A Little More Machining Video

I hope everyone's Independence Day is only celebrated with intentional BANGS & POPS!!

Here is a little video made while working on the River light. This is the making of the test piece shown at the end of that video. I did keep this one short!!! Enjoy! Dan.

must be awesome to have this kind of tools! thx for sharing

You have quite the knack for narrating. Thanks for sharing again.

Ok Mr TexasLumens. You’ve had your fun now back to work. :wink: :slight_smile:

Wax would be used, I assume if one wanted to produce something like a flashlight by casting. I think these Chinese lights are all actually made on a lathe.
It would be interesting to see how long it takes a well-programmed NC lathe to make a Sipik SK68 or such. When I looked at a textbook on NC programming in a college book store, it discussed the inertia of the tool and holder, implying that the tools can move quickly. I imagine that aircraft alloy Al can be cut faster than that video and that not much time is wasted between cuts. Its high heat conductivity helps, but pure Al with the highest conductivity is probably too soft to machine quickly.
I think the TrustFire Z8 Review: TrustFire Z8 - XM-L Flood-to-Throw, must take several times as long, in stainless steel.
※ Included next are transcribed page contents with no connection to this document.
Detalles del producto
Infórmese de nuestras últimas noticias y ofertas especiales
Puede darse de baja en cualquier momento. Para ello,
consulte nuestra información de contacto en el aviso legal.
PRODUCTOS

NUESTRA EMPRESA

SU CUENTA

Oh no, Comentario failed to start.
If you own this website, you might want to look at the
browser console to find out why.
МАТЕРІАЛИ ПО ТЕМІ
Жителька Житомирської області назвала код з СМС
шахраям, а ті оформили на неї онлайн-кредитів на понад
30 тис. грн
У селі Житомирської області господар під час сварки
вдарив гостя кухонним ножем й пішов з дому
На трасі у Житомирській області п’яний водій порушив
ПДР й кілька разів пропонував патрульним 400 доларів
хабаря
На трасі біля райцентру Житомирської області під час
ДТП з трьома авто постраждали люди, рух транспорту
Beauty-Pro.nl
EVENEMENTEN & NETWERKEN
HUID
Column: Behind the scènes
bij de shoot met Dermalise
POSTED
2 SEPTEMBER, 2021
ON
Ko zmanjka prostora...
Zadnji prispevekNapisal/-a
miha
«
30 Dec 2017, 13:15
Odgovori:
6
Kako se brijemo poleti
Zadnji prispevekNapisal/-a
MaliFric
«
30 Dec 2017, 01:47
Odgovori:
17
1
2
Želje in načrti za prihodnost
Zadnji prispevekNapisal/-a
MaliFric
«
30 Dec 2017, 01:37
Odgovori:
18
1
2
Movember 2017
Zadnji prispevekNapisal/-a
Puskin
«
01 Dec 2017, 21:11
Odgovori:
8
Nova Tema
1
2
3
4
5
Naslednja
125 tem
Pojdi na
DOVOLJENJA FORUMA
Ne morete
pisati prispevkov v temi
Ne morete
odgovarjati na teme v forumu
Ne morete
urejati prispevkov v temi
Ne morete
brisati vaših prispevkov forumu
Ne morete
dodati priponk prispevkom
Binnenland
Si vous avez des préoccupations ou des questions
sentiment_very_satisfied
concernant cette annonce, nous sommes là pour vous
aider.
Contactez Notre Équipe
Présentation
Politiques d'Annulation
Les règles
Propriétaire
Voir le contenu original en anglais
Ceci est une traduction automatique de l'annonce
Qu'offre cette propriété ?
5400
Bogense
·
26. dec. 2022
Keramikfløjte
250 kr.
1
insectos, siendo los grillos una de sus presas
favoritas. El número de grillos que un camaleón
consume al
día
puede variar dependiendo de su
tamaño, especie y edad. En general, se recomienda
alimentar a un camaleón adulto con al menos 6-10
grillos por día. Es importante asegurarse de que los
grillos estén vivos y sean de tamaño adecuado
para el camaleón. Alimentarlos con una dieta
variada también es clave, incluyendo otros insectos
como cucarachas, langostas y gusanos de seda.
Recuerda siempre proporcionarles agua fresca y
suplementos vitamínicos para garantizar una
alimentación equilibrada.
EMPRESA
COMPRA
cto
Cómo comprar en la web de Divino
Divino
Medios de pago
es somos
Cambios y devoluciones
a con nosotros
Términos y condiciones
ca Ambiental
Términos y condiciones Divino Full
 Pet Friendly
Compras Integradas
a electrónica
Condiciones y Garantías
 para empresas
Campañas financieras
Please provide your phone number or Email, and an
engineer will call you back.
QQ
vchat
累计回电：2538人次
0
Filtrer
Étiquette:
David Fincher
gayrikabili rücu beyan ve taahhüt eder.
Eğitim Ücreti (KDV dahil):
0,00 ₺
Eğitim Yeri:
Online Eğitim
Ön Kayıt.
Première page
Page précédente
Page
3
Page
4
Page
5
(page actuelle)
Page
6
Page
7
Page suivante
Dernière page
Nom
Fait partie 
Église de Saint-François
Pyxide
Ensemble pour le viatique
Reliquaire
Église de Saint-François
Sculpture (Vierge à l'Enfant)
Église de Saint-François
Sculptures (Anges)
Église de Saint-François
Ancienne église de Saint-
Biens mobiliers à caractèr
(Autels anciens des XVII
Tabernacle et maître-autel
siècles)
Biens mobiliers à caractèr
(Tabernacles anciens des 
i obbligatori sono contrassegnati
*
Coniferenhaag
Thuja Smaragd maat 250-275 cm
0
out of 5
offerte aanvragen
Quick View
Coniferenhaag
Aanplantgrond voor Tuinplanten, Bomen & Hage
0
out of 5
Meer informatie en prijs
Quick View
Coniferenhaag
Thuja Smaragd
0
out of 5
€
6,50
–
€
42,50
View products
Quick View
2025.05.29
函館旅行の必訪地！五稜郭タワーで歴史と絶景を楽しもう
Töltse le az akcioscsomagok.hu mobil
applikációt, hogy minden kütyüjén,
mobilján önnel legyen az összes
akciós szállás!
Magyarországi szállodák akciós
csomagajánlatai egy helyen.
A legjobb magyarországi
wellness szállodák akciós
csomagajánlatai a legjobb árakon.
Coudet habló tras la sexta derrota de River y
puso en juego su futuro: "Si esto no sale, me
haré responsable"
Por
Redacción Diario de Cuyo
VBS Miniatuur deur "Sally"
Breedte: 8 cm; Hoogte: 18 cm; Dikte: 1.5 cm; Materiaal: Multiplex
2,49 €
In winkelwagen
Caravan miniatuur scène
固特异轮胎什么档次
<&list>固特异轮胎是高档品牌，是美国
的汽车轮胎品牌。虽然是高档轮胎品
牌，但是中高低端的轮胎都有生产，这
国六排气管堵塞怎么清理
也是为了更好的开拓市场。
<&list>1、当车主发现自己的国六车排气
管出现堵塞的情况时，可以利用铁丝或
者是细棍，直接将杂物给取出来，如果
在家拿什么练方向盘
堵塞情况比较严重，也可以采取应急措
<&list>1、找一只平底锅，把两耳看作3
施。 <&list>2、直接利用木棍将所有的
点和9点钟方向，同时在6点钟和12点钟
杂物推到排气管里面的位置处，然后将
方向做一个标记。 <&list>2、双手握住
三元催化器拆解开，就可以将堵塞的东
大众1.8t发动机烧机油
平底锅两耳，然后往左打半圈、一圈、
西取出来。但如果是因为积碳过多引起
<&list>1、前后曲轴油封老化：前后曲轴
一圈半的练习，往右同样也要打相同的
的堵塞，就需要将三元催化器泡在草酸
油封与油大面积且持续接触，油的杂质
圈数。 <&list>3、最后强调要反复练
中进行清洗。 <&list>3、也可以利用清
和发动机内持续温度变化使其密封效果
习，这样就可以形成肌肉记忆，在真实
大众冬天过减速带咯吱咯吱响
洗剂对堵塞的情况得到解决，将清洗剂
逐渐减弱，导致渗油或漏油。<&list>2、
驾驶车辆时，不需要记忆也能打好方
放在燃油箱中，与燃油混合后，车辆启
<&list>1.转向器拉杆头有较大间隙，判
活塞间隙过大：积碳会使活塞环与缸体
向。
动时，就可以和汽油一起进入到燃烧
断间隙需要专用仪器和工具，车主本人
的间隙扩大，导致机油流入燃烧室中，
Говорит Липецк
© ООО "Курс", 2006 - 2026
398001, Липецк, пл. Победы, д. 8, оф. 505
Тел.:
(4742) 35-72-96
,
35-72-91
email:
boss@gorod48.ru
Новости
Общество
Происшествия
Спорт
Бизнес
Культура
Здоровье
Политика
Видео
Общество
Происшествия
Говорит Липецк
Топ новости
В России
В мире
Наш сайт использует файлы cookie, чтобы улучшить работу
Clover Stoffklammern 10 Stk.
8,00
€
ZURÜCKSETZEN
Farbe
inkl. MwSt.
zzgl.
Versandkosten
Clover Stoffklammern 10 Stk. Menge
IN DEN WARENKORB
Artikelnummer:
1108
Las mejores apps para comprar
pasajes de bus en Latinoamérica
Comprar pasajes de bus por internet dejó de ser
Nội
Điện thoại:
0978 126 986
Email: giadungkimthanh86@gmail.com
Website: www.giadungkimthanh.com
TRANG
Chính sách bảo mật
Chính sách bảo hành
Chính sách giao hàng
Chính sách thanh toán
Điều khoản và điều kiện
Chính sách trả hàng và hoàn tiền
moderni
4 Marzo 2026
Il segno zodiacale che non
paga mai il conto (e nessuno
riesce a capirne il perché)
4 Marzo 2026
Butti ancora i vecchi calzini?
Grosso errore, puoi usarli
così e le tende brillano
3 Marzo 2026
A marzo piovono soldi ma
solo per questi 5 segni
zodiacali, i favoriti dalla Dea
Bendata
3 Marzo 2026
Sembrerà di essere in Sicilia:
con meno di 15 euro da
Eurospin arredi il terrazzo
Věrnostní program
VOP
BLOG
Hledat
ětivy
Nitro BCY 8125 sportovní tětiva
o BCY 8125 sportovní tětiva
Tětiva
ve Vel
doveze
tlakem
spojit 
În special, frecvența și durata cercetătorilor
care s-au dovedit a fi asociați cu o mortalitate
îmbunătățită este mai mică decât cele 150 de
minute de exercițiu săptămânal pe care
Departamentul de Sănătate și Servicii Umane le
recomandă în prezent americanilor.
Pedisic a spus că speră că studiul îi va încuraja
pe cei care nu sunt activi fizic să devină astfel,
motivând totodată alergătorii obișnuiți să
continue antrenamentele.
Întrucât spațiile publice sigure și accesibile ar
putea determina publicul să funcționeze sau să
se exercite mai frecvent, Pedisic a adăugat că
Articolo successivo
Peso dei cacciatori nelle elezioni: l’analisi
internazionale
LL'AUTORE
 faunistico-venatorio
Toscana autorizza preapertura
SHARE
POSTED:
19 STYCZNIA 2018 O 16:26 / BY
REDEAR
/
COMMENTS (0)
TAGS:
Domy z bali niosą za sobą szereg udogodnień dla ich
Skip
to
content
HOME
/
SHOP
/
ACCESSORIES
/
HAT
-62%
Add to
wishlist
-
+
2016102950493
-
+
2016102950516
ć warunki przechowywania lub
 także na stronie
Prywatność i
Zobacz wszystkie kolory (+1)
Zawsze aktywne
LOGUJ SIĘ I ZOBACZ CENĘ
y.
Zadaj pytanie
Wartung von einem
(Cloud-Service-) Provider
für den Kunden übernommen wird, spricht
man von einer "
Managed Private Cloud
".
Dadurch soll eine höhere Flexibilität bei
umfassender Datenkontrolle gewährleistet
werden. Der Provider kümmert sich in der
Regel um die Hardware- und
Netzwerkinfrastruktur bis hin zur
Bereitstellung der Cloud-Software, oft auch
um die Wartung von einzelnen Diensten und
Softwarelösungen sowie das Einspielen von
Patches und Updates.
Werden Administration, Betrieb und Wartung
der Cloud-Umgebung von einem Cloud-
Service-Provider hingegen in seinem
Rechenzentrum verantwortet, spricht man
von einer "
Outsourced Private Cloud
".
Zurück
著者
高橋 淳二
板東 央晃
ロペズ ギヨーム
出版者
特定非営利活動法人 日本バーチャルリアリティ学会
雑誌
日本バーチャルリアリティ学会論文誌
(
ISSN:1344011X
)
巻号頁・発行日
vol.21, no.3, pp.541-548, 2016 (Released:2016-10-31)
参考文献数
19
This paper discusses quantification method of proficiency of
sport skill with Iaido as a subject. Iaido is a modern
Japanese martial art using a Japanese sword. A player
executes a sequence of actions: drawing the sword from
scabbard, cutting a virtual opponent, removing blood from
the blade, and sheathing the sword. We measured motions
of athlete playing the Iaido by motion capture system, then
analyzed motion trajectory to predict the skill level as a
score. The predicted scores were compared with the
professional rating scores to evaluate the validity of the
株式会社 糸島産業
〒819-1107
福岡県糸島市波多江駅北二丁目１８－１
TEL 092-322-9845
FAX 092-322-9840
Wow a wax flashlight…I want a blue one :wink:

How is this tool called? And with what is it programmed?

ok Ok OK!!! I know, just had to mess with your head a minute!

Thanks for watching my movie review!! Ha! Dan.

Hi Fritz,

Yes sir, IF you wanted to cast a light that would be where to begin. Casting lights would push the cost far far out of reach for most buyers.... there certainly would be no Bargain lights.

With live tooling on a CNC lathe the longest time for any individual part on a SK68 would most likely come in under a minute. The machines that do this have what is known as a bar feeder on them that holds usually up to 20' of material, a catch basket that the parts fall into when cut off the stock, 8 to 16 different tools loaded and off they go. I program one of these for an oil company about once a month, I'll see if they will let me do a little video on my next visit. Even being in Stainless... the Z8 I suspect would cut faster as the job would require several less tools. This particular machine I am speaking of has a maximum linear travel speed of 2250 IPM. That's not a typo... 2250 IPM.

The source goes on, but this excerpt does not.